Un icône furtif qui refuse de se retirer
Ann Stefanek, porte-parole de l’Air Force, a expliqué que le service utilise encore certains F-117A Nighthawk pour des activités de recherche et d’entraînement limitées. Ces jets ne sont pas maintenus en état de combat, mais servent d’avions ennemis ou de missiles de croisière de remplacement et de laboratoires volants pour de nouveaux systèmes de détection radar et infrarouge. La plupart de la flotte restante opère depuis le Tonopah Test Range, un site reculé du Nevada.

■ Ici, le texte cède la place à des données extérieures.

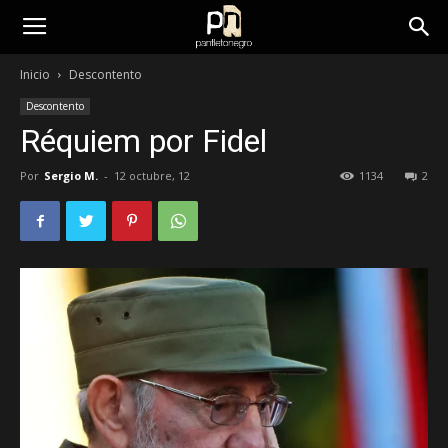
panfletonegro
Inicio
Descontento
Descontento
Réquiem por Fidel
Por
Sergio M.
-
12 octubre, 12
1134
2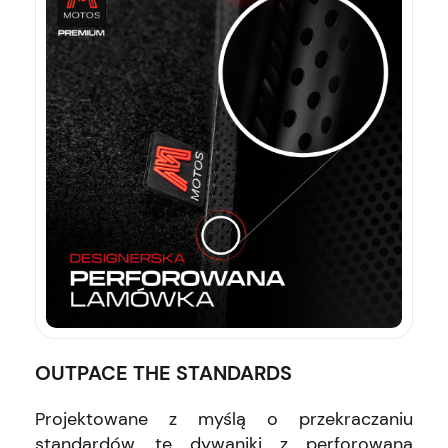
OUTPACE THE STANDARDS
Projektowane z myślą o przekraczaniu
standardów, te dywaniki z perforowaną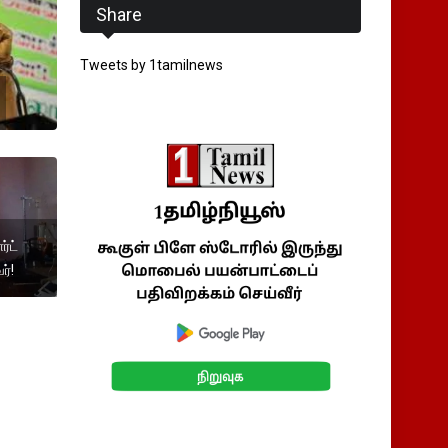
Share
Tweets by 1tamilnews
்ட்
ர்!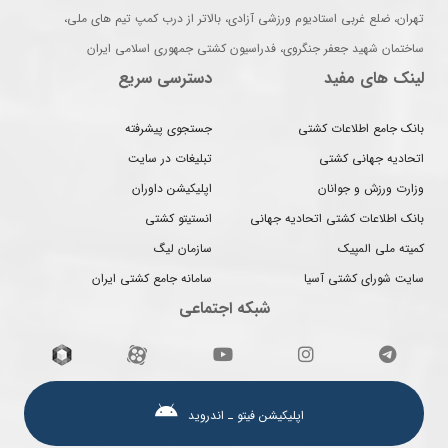
تهران، ضلع غربی استادیوم ورزشی آزادی، بالاتر از درب کمپ تیم های ملی،
ساختمان شهید جعفر جنگروی، فدراسیون کشتی جمهوری اسلامی ایران
لینک های مفید
دسترسی سریع
بانک جامع اطلاعات کشتی
جستجوی پیشرفته
اتحادیه جهانی کشتی
تبلیغات در سایت
وزارت ورزش و جوانان
اپلیکیشن داوران
بانک اطلاعات کشتی اتحادیه جهانی
انستیتو کشتی
کمیته ملی المپیک
سازمان لیگ
سایت شورای کشتی آسیا
سامانه جامع کشتی ایران
شبکه اجتماعی
اپلیکیشن فیتو ـ اندروید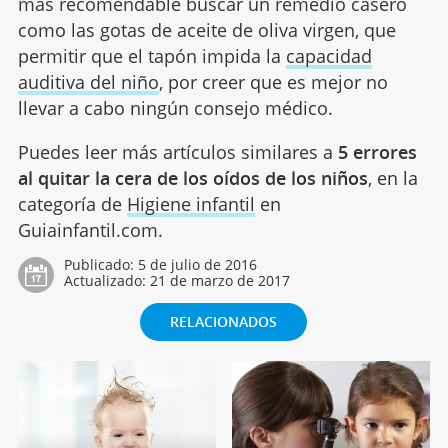
más recomendable buscar un remedio casero
como las gotas de aceite de oliva virgen, que
permitir que el tapón impida la
capacidad
auditiva del niño
, por creer que es mejor no
llevar a cabo ningún consejo médico.
Puedes leer más artículos similares a
5 errores
al quitar la cera de los oídos de los niños
, en la
categoría de
Higiene infantil
en
Guiainfantil.com.
Publicado:
5 de julio de 2016
Actualizado:
21 de marzo de 2017
RELACIONADOS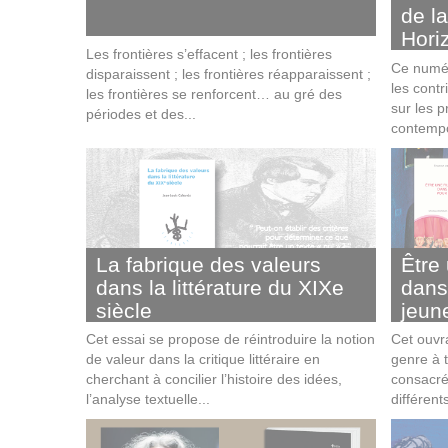
de la
Hori
Les frontières s’effacent­ ; les frontières
Ce numér
disparaissent­ ; les frontières réapparaissent­ ;
les contr
les frontières se renforcent… au gré des
sur les 
périodes et des...
contempo
La fabrique des valeurs
Être 
dans la littérature du XIXe
dans 
siècle
jeun
Cet essai se propose de réintroduire la notion
Cet ouvr
de valeur dans la critique littéraire en
genre à t
cherchant à concilier l’histoire des idées,
consacré
l’analyse textuelle...
différent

Le coût carbone de maintenir des fantômes dans le ciel
Du point de vue environnemental, le Nighthawk s’inscrit dans un schéma bien plus large. Chaque sortie de ces avions entraîne des émissions de carbone conséquentes, un prix environnemental non négligeable pour des missions d’entraînement. Ces vols, bien que précieux pour affiner les systèmes de détection et potentiellement réduire le besoin de missions de combat réelles, posent un défi écologique. Le dilemme est donc de savoir si l’avantage stratégique justifie cet impact.
Questions fréquentes
- Pourquoi le F-117 continue-t-il de voler après sa retraite officielle?
- L’US Air Force utilise le F-117 pour des missions de recherche et d’entraînement, testant de nouveaux systèmes de détection sans mobiliser les chasseurs de première ligne.